Magick Industrial Revolution. The Means of Magick seeks to make a fantasy allegory by placing players in a world where Magick is the most valuable resource, and it’s being extracted at alarming rates by megacorporations who take no heed to the damage being done to the environment around them. Add in some magical havoc and the FAI (pronounced Fey-I) and you have, well, a very different approach to the Shadowrun style of cyberpunk/fantasy fusion. While the allegory within is hardly subtle (the means of magick, think about it), the game still provides a compelling and different way to mix cyberpunk and fantasy, which I think is worth checking out. $20 gets you a PDF, but there is a lower tier for those experiencing financial hardship.

Red Giant

Red Giant takes dark fantasy and OSR traditions and gives them both an anime twist. When the sun goes red giant, cursed things begin to walk the earth, destroying everything in their path. Rather than create characters who can stand toe to toe against these threats, players will engage with sanity and survival systems, using mechanics which are reminiscent of…Ryuutama? Red Giant takes a fairly vast number of RPG influences and uses them to create a fairly portable system that, while drawing on OSR principles, isn’t truly OSR. Still, the hallmarks of a solid toolkit system are all there, so if the list of anime influences piques your interest, it’d probably be worth it. $15 gets you a PDF.

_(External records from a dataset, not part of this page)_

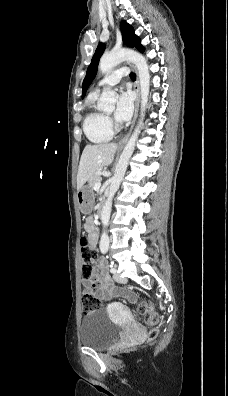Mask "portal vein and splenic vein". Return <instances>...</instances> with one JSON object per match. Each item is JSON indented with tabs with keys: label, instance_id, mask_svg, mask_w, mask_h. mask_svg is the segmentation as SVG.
I'll return each instance as SVG.
<instances>
[{
	"label": "portal vein and splenic vein",
	"instance_id": "1",
	"mask_svg": "<svg viewBox=\"0 0 228 396\" xmlns=\"http://www.w3.org/2000/svg\"><path fill=\"white\" fill-rule=\"evenodd\" d=\"M100 187H101V182H98V183L95 184L94 190H99Z\"/></svg>",
	"mask_w": 228,
	"mask_h": 396
}]
</instances>
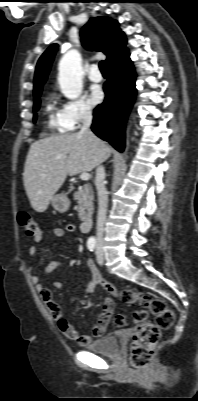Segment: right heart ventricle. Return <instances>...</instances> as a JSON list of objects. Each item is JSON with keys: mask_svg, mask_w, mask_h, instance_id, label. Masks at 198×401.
Here are the masks:
<instances>
[{"mask_svg": "<svg viewBox=\"0 0 198 401\" xmlns=\"http://www.w3.org/2000/svg\"><path fill=\"white\" fill-rule=\"evenodd\" d=\"M46 112L48 117V124L51 129L57 132H67L68 130L62 124L59 118V113L55 111L54 106L48 102L46 105Z\"/></svg>", "mask_w": 198, "mask_h": 401, "instance_id": "right-heart-ventricle-1", "label": "right heart ventricle"}]
</instances>
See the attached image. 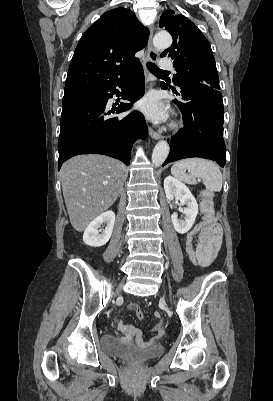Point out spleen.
<instances>
[{
	"mask_svg": "<svg viewBox=\"0 0 273 401\" xmlns=\"http://www.w3.org/2000/svg\"><path fill=\"white\" fill-rule=\"evenodd\" d=\"M185 170H191L190 174H186ZM171 172L173 176L183 182H188V184H196V178H203L207 190H212V192H217L222 188L221 170L212 160L183 158V160L174 162Z\"/></svg>",
	"mask_w": 273,
	"mask_h": 401,
	"instance_id": "spleen-1",
	"label": "spleen"
}]
</instances>
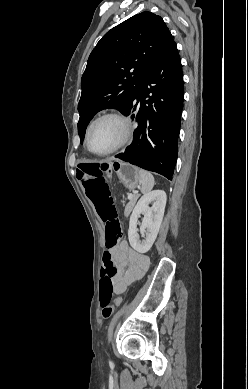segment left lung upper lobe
Here are the masks:
<instances>
[{"instance_id":"1","label":"left lung upper lobe","mask_w":248,"mask_h":389,"mask_svg":"<svg viewBox=\"0 0 248 389\" xmlns=\"http://www.w3.org/2000/svg\"><path fill=\"white\" fill-rule=\"evenodd\" d=\"M163 19L145 11L117 25L91 52L81 79L78 133L81 143L93 116L106 108L123 113L147 74L174 44Z\"/></svg>"}]
</instances>
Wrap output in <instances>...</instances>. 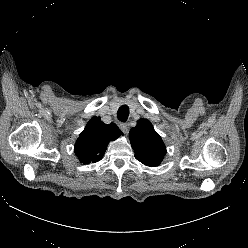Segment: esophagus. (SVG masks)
I'll use <instances>...</instances> for the list:
<instances>
[{"instance_id": "1", "label": "esophagus", "mask_w": 248, "mask_h": 248, "mask_svg": "<svg viewBox=\"0 0 248 248\" xmlns=\"http://www.w3.org/2000/svg\"><path fill=\"white\" fill-rule=\"evenodd\" d=\"M120 129L123 131V133L128 134L129 132V124L127 123H121Z\"/></svg>"}]
</instances>
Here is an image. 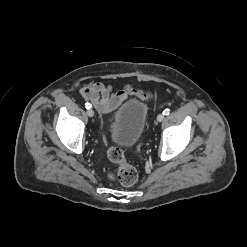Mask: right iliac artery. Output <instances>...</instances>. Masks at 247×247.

Things That Go Squeak In The Night

Things That Go Squeak In The Night mixes urban fantasy with the oddly popular fantasy rodent genre, placing players in the paws of a society of mice that must help save human children from the thrall of ghosts and spirits while keeping their own society secret. The setting is more The Rescuers than Redwall, and places you squarely in the human world, dealing with two different sets of challenges. The mechanics are interesting, using a dice pool system where you can use extra successes to buy perks. The perks, though, bring the results closer to something like PbtA. You know the options I’m talking about…you can deal grievous harm, or get away cleanly, or evade your opponent’s blows…it’s a neat adaptation of the PbtA mechanics into a different dice mechanic, and I’m curious to see how it works at the table. Gallant Knight Games is already well-known for their TinyD6 series, and I’m thinking that Squeak could be another ‘tiny’ success (in theme, of course!). $10 gets you a PDF.

Trinity Continuum: Anima

Onyx Path is continuing their remake of the Trinity Continuum with Anima. For those of you expecting a direct follow-on to Aberrant, you may be a little surprised. I mean, it is a direct follow-on, in a manner of speaking, but it also is the first book in the Trinity Continuum to divert significantly from the first edition White Wolf released. Anima and Assassins were two Trinity settings which never came to fruition with White Wolf, so the success of the current Trinity Continuum has given them a new lease on life. Anima takes place in 2084 after the events of Aberrant and focuses on a new city, Cascade, and one of its biggest pastimes, the MMORPG Terra Surge. Anima aims to combine Cyberpunk and LitRPG, and in a way it slots nicely between Aberrant and Aeon while being kind of nothing like either. While still grounded in Storypath and OPP’s White Wolf roots, I’m happy to see their catalog expand into new directions. $25 gets you a PDF.


The last Kickstarter Wonk of 2021 is a bit abbreviated, but still full of some high quality stuff. This may not make your holiday shopping any easier, but at least it shows that game designers are still trying to make 2021 go out with a bang. Have a happy new year, and then I’ll see you soon after for the next Kickstarter Wonk!